-
Heres a tricky one
Heres the deal:
A friend gave me a Pentium 4 1.8GHZ 478 pin chip today. The reason he gave it to me is cause he accidentally made it a 477 pin processor. Apparently he sit it in a lil off and a pin fell out. Theres no break marks, just the hole. Well its the ONLY thing wrong, no other bends or anything.
So i was wondering where i can get a breakdown showing the pin #'s and a general idea of the use. I know some zones of the chip are only for connection, no actual use, so i think if i can make contact i may be able to salvage it.
Any ideas?
-
You could try to solder the pin back onto the processor. Although they're so small you'd probably end up melting three or four.
If you have a motherboard you no longer want to use, you could try using it on that one, just in case you fry it or something.
However, if it usually has 478 pins it's probably for a good reason.:rolleyes:
EDIT:
Have you tried at www.intel.com to see if they have graphs for that?
On the Athlons, the pin marked with an arrow on the other side is the hardware interupt (i think), not sure about the P4s.
-
I dont have the other pin, sadly, he lost it when it came out.

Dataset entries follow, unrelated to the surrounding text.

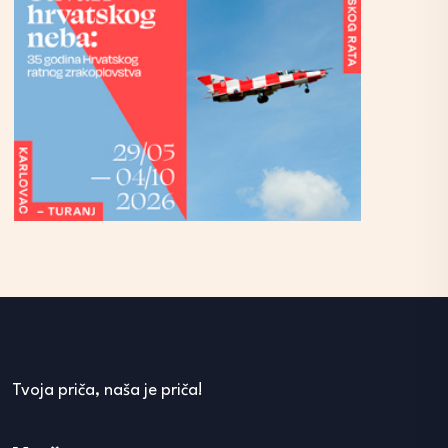
Tvoja priča, naša je priča!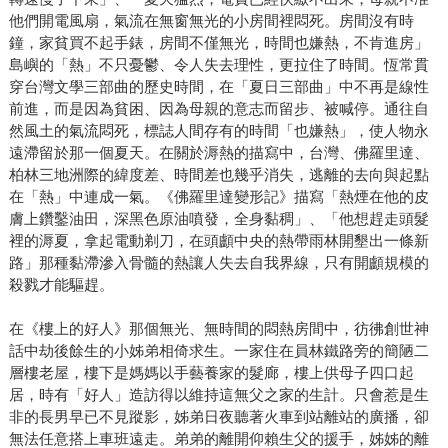
他們開電風扇，氣流在無窗無光的小房間裡悶死。房間沒有時
鐘，家貧買不起手錶，房間不僅無光，時間也嫌熱，不肯進房」
島嶼的「熱」不只憂鬱、令人失去理性，更拉住了時間。恆常貫
穿台灣文學三部曲的歷史時間，在「夏日三部曲」中不再是線性
前進，而是因為貧困、因為母親的意志而留步、被喊停。通往自
然風土的氣流悶死，標誌人間存有的時間「也嫌熱」，使人物永
遠滯留於那一個夏天。在關於溽熱的描寫中，台灣、佛羅里達、
柏林三地洲際的緯度差、時間差也幾乎消失，逃離的去向與起點
在「熱」中連成一氣。《佛羅里達變形記》描寫「熱煙在他的皮
膚上鑽鑿油田，深黑色原油噴發，全身黏稠」、「他想趕走頭髮
裡的溽夏，拿起電動剃刀，在頭顱中央的熱帶雨林開墾出一條新
路」那種黏滯滲入骨髓的熱讓人失去自我界線，只有開顱規模的
殺戮才能驅趕。
在《樓上的好人》那個無光、無時間的悶熱房間中，彷彿創世神
話中劫後餘生的小姊弟相倚求生。一家住在員林鐵路旁的簡陋二
層樓老屋，樓下是媽媽以手藝養家的髮廊，樓上供母子四口起
居，時有「好人」造訪得以維持這無父之家的生計。只會惹是生
非的長男早已不見蹤影，姊弟日夜聽著火車到站離站的廣播，卻
無法任意搭上車班遠走。弟弟的離開仰賴生父的援手，姊姊的離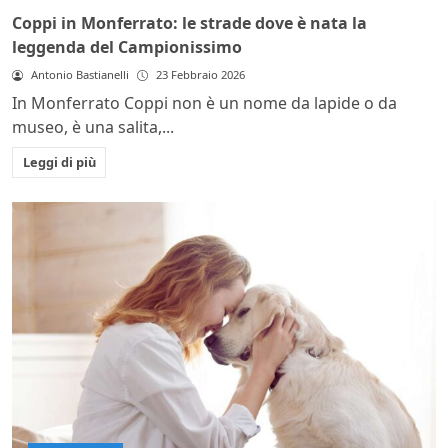
Coppi in Monferrato: le strade dove è nata la
leggenda del Campionissimo
Antonio Bastianelli
23 Febbraio 2026
In Monferrato Coppi non è un nome da lapide o da
museo, è una salita,...
Leggi di più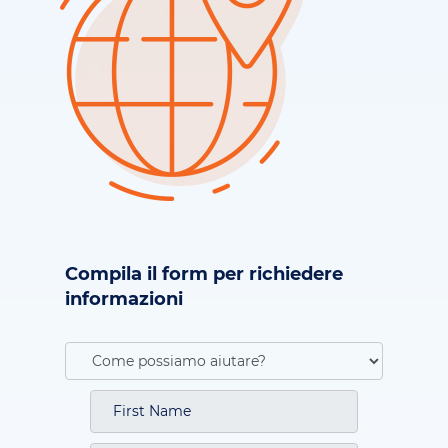
Compila il form per richiedere
informazioni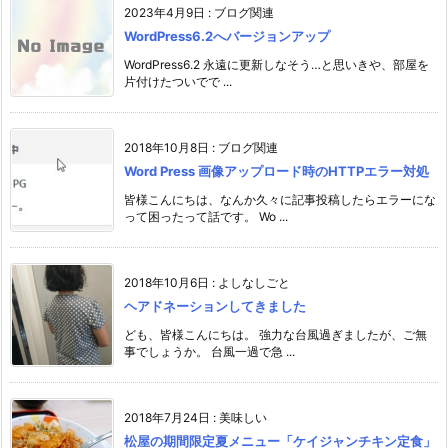
2023年4月9日
:
ブログ関連
WordPress6.2へバージョンアップ
WordPress6.2 永遠に更新しなそう…と思いきや、部屋を
片付けたついでで ...
2018年10月8日
:
ブログ関連
Word Press 画像アップロード時のHTTPエラー対処
皆様こんにちは、なんか久々に記事投稿したらエラーにな
って困ったって話です。 Wo ...
2018年10月6日
:
よしなしごと
ヘアドネーションしてきました
ども、皆様こんにちは。 強力な台風過ぎましたが、ご無
事でしょうか。 台風一過で急 ...
2018年7月24日
:
美味しい
松屋の期間限定夏メニュー「ケイジャンチキン定食」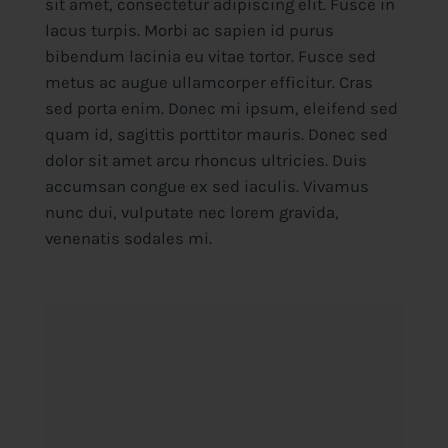
sit amet, consectetur adipiscing elit. Fusce in
lacus turpis. Morbi ac sapien id purus
bibendum lacinia eu vitae tortor. Fusce sed
metus ac augue ullamcorper efficitur. Cras
sed porta enim. Donec mi ipsum, eleifend sed
quam id, sagittis porttitor mauris. Donec sed
dolor sit amet arcu rhoncus ultricies. Duis
accumsan congue ex sed iaculis. Vivamus
nunc dui, vulputate nec lorem gravida,
venenatis sodales mi.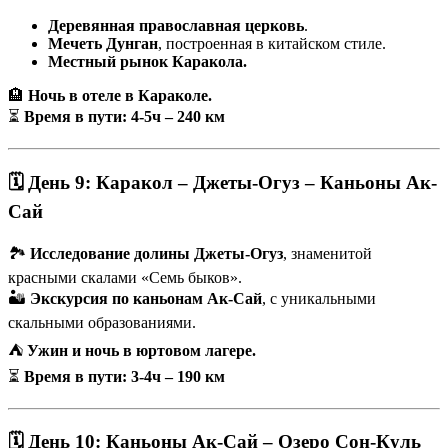
Деревянная православная церковь
.
Мечеть Дунган
, построенная в китайском стиле.
Местный рынок Каракола.
🏨
Ночь в отеле в Караколе.
⏳
Время в пути: 4-5ч – 240 км
🗓 День 9: Каракол – Джеты-Огуз – Каньоны Ак-
Сай
🏞
Исследование долины Джеты-Огуз
, знаменитой
красными скалами «Семь быков».
🏜
Экскурсия по каньонам Ак-Сай
, с уникальными
скальными образованиями.
⛺
Ужин и ночь в юртовом лагере.
⏳
Время в пути: 3-4ч – 190 км
🗓 День 10: Каньоны Ак-Сай – Озеро Сон-Куль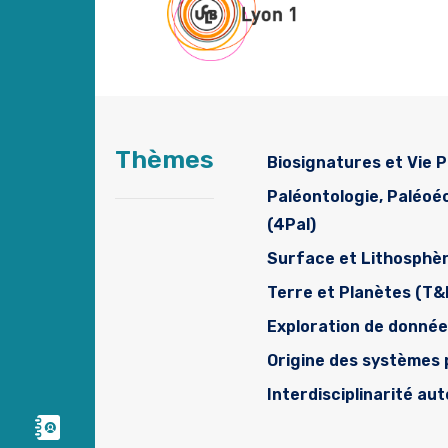
Thèmes
Biosignatures et Vie P
Paléontologie, Paléo
(4Pal)
Surface et Lithosphè
Terre et Planètes (T&
Exploration de donné
Origine des systèmes 
Interdisciplinarité au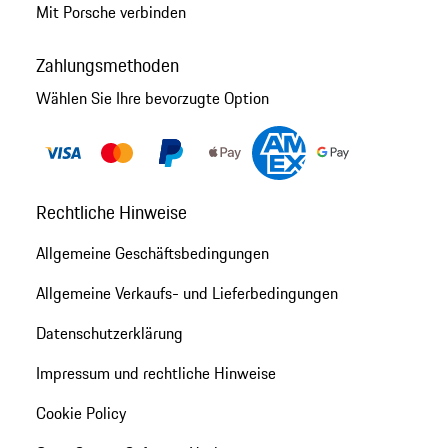
Mit Porsche verbinden
Zahlungsmethoden
Wählen Sie Ihre bevorzugte Option
Rechtliche Hinweise
Allgemeine Geschäftsbedingungen
Allgemeine Verkaufs- und Lieferbedingungen
Datenschutzerklärung
Impressum und rechtliche Hinweise
Cookie Policy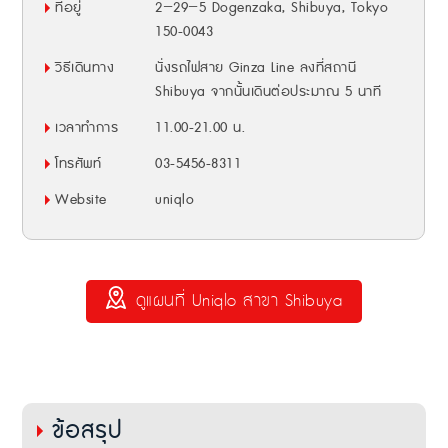
ที่อยู่
2−29−5 Dogenzaka, Shibuya, Tokyo
150-0043
วิธีเดินทาง
นั่งรถไฟสาย Ginza Line ลงที่สถานี
Shibuya จากนั้นเดินต่อประมาณ 5 นาที
เวลาทำการ
11.00-21.00 น.
โทรศัพท์
03-5456-8311
Website
uniqlo
ดูแผนที่ Uniqlo สาขา Shibuya
ข้อสรุป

I'll check intel. I was told to buy some gold plated audio cables and sgave some of the gold off into the whole and fill it with sotter. What type of sotter should i use?
-
Silver solder, but you're going to need some pretty expensive soldering equipment. You'll obviously need the iron - get one where you can control the temperature and have a fine tip. You'll also need a heatsink thing, and probably a solder vacuum.
-
Theres a problem with all this i failed to realize. I was going to use my P4 board to test it but i forgot i sold it....I'll download the datasheet but i think im going to list it for sale on ebay "as-is"..
-
I got the Datasheet. It names every pin and its duty, but gives the pin name/number and no image to associate the pin name or number to an actual pin. So any one of those could be this pin, i have no way to tell.